Super resolution imaging of living intact cells and tissues is challenging if not impossible. Most of the studies at this spatial resolution, closer to the scale of macromolecule and small organelles inside the cell,
are conducted in fixed death cells. Typical imaging experiments such as recording pictures of a neuron and its compartment before and after treatment, such as long term potentiation or metabolic perturbation, is simply not possible with super resolution. This limitation makes difficult to study important compartment such as synapses while functioning, posing a limit of our ability to understand mechanisms underlining basic human function
such as learning, thinking and moving.
This proposal will open a completely new windows of observation for the life sciences. The MoNaLISA microscopy platform, proposed here, will enable accurate a sensitive investigation of protein machineries in intact neurons and neuronal tissues. The novel features of our microscope will make embryos and intact organisms accessible to super resolution fluorescence microscopy. In fact, MoNaLISA is a unique tool to image living sample at high spatial resolution and it has the potential to help solving basic questions in the life science as well as to future use for more sensitive tissues analysis of clinical relevance (tissue screening on the molecular level).

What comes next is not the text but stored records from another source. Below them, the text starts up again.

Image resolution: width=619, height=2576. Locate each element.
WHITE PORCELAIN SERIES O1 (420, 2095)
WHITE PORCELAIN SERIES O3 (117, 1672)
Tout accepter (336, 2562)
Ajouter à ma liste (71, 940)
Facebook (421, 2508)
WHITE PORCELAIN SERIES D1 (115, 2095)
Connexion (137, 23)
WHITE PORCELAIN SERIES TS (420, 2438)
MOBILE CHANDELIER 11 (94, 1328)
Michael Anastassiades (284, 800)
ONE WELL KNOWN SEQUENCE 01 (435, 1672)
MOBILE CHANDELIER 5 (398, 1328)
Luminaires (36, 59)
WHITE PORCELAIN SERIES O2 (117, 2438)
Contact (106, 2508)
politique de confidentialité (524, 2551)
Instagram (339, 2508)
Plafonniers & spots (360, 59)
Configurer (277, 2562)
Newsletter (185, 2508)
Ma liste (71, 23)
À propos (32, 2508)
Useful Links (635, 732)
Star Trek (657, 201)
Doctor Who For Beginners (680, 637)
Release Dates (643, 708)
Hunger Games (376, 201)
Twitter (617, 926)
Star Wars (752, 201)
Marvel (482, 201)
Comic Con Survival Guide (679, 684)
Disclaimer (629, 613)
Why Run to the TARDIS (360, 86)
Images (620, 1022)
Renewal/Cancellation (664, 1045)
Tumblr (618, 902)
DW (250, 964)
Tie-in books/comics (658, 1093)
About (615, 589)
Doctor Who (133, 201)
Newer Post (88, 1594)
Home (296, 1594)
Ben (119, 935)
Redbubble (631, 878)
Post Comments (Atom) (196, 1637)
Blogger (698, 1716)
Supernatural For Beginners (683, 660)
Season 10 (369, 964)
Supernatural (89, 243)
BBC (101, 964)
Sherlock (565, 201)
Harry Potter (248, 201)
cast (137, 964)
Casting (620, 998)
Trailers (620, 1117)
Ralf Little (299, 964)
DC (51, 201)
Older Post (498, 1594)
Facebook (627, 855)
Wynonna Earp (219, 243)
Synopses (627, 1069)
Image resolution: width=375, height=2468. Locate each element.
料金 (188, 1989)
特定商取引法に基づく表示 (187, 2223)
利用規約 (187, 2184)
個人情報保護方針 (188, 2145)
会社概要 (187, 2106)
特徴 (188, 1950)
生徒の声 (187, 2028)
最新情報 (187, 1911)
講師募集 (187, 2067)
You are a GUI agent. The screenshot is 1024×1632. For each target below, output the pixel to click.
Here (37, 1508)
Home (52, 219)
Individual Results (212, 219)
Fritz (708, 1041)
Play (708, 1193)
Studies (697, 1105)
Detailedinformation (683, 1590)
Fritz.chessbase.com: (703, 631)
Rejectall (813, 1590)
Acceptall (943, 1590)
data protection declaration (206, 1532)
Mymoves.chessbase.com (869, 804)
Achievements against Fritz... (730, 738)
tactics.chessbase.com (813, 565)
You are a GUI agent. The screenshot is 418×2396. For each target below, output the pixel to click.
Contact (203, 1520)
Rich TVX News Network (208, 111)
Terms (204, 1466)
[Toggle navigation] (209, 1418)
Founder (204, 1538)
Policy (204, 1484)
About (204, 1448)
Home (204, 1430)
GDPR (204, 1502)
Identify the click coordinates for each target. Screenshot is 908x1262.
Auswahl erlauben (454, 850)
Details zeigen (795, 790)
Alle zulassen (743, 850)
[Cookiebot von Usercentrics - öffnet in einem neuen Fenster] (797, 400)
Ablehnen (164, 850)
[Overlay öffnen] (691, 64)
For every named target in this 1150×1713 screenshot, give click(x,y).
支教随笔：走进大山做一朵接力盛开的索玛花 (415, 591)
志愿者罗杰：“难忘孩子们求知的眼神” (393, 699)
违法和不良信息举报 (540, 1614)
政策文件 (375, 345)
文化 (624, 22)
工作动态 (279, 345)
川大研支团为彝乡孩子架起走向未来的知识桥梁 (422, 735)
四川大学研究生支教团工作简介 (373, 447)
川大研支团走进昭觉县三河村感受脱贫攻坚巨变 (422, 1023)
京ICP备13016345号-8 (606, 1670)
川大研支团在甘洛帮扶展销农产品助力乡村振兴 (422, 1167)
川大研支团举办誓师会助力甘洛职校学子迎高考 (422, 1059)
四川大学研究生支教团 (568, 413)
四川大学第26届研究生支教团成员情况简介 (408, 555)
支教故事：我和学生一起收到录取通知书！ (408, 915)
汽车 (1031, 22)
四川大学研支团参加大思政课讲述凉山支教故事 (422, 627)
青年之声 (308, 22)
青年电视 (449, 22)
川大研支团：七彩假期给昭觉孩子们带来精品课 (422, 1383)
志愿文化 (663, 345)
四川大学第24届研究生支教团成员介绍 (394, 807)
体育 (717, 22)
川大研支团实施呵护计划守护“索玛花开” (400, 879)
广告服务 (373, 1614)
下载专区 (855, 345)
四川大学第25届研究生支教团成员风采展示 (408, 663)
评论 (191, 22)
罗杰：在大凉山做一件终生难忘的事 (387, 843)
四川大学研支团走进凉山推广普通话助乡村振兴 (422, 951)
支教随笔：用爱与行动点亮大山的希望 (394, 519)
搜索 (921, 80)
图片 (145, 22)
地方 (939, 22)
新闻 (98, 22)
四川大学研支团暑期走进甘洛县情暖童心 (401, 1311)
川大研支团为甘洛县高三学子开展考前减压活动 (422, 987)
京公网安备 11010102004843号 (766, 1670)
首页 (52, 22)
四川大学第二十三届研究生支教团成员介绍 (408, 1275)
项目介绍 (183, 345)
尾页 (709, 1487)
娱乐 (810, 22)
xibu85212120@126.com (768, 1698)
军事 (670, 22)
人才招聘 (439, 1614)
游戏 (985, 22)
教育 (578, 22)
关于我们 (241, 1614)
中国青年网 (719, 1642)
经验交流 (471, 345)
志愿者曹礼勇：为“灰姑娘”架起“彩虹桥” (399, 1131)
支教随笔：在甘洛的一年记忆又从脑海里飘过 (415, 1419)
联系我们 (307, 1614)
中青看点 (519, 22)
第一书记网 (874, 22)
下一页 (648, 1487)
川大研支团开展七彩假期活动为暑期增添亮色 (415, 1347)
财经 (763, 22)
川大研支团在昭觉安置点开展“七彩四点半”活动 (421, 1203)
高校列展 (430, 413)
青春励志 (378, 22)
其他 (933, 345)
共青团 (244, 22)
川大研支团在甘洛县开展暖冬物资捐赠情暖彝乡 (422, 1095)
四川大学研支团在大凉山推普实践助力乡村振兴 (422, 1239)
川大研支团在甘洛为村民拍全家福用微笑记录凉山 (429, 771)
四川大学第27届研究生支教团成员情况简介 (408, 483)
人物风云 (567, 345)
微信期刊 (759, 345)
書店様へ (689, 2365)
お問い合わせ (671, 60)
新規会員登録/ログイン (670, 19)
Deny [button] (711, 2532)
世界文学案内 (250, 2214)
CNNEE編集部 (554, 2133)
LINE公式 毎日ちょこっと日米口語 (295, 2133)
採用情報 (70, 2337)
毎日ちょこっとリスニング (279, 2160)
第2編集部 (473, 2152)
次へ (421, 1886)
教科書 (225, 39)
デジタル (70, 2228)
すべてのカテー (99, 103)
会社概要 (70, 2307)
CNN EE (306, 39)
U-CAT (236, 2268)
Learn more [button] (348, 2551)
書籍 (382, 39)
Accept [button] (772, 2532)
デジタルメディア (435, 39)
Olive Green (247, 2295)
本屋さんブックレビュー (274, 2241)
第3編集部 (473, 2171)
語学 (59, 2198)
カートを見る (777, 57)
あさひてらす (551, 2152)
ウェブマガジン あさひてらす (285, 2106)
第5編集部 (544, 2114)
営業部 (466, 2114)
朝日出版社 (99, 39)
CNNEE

MoNaLISA will increase the applicability of the state of art of super resolution microscopy by adding two important features: decreasing photo-damage and imaging for longer time at the nanoscale. Essential advances to achieve intact live tissue imaging. This new technology will equip the life science community in Europe with a unique and very powerful methodological advance.
Particularly, it will significantly increase the sensitivity of the current state of art methods paving the road for innovative research with a potential of revealing fundamental biological processes at unprecedented level of details.
The proposal is structured in 4 Objectives, which consist of prototyping and building the microscope, developing new imaging schemes and probes, recording imaging data, developing new analysis tools and finally demonstrating its potential by performing live neuronal imaging with single synaptic vesicle spatial resolution.
The objectives have been developed step by step according to the 60 months time line and the results have been published in peer review journals such as Nature Communication (3 manuscripts), Nature Methods (1 manuscript), Journal of Applied Physics (2 manuscripts) and Biomedical optics (1 manuscript) for microscopy and probes methodological development and applications in journal such as EMBO (1 manuscript), PNAS (1 manuscript), and Cells (1 manuscript).
With MoNaLISA is now possible to record movies of trafficking proteins and organelles at the synapse.